Dieciocho de Julio, treinta y tres grados centígrados a la sombra, y los restos de agua servían de picadero a unas cuantas hormigas con las patas para arriba que parecían ahogarse. Las seis y cuarto de la tarde, lo recuerdo. La tia Clarisa había dejado una bandeja con sándwiches de nocilla y una jarra de limonada sobre la mesa, tapada con servilletas de papel para que las moscas y las avispas no se apoderaran de la merienda, y ya empezaba a contar hasta diez para que saliéramos del agua. El tío Jacinto, para dejarnos disfrutar más del agua, se ofrecía voluntario para contar, y como estrategia, siempre contaba de forma alternativa, saltándose números; así que llegar a diez era casi como contar hasta cien. Ya íbamos a salir del agua, cuando Sergio le pidió a Victoria que hiciera el último salto de langosta buceada, pues quería presenciar una vez más el baile retozón de sus pechos a medio hacer. Todos estábamos dentro de la piscina. Esta vez, Victoria quería hacer su mejor salto para ganar y no perder la costumbre de llevarse los cinco duros que todos poníamos como fondo en la tacita del nescafé. Le encantaba impresionar a Sergio, así que siempre se iba hacia atrás, lo más que podía, para coger mucha carrerilla y tomar impulso para el salto. Como siempre, así lo hizo, lo que cambió fue su salto, y con él el desenlace de lo que parecía una tarde más de ahogadillas, empujones, saltos de delfín y disputas por los puntos. Saltó hacia atrás, intentando hacer una voltereta en el aire.

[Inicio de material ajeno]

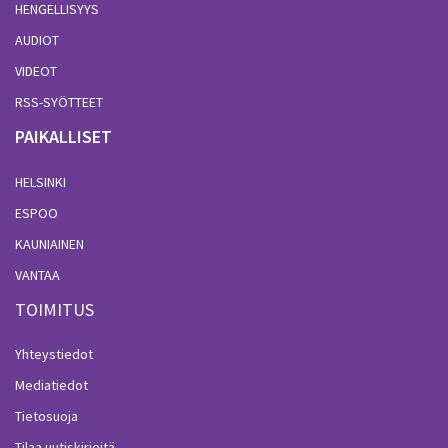
HENGELLISYYS
AUDIOT
VIDEOT
RSS-SYÖTTEET
PAIKALLISET
HELSINKI
ESPOO
KAUNIAINEN
VANTAA
TOIMITUS
Yhteystiedot
Mediatiedot
Tietosuoja
Tilaa uutiskirjeitä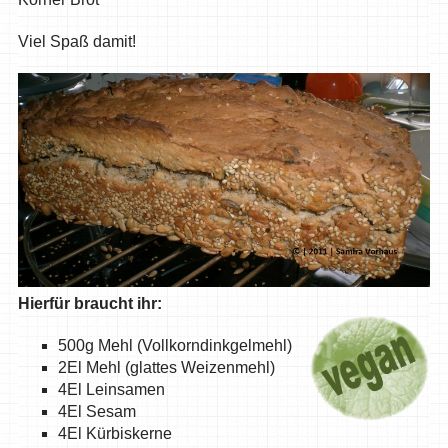
Viel Spaß damit!
Hierfür braucht ihr:
500g Mehl (Vollkorndinkgelmehl)
2El Mehl (glattes Weizenmehl)
4El Leinsamen
4El Sesam
4El Kürbiskerne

Del resto de la tarde tengo vagos recuerdos, mi tío sacando a Victoria inconsciente del agua, mi tía gritando, mis primos llorando, y Sergio en la escalera de la piscina completamente inmóvil y con la margarita de un único pétalo mojada en la mano. El pétalo que le dejó en el banquillo del hospital esperando, el pétalo que le permitió seguir adelante con su vida mientras Victoria (entre tinieblas) se alejaba más y más de la suya propia, el pétalo que al final le dijo no.